## Task to complete
For this exercise, copy out each line of the material below that includes "technician".

## Available records

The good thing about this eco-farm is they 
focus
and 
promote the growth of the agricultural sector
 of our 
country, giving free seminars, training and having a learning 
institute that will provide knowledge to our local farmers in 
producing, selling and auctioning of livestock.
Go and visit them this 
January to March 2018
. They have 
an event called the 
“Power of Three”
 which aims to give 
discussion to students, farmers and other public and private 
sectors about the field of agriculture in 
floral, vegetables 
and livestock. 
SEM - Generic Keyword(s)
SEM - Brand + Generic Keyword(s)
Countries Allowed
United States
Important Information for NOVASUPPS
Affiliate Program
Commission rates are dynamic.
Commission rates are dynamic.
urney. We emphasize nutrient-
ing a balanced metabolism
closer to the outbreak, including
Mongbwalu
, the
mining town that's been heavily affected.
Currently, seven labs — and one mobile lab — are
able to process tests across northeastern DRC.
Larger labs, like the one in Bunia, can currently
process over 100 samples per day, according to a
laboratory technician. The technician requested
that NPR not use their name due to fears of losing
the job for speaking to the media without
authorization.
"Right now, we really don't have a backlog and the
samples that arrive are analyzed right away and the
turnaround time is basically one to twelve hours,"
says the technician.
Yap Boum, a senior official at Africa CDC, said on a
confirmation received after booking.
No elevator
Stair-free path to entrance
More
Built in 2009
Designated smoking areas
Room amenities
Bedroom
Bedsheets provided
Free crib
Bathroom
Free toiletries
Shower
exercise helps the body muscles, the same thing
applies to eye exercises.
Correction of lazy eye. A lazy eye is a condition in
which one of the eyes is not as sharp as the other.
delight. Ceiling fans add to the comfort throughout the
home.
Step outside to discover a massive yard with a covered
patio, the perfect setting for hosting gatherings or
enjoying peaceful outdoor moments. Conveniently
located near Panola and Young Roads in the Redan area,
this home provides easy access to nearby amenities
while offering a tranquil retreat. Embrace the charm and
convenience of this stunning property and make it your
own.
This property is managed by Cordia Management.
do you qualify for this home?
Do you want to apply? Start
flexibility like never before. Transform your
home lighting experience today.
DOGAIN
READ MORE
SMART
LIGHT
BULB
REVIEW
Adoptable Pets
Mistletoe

## Task output
laboratory technician. The technician requested
says the technician.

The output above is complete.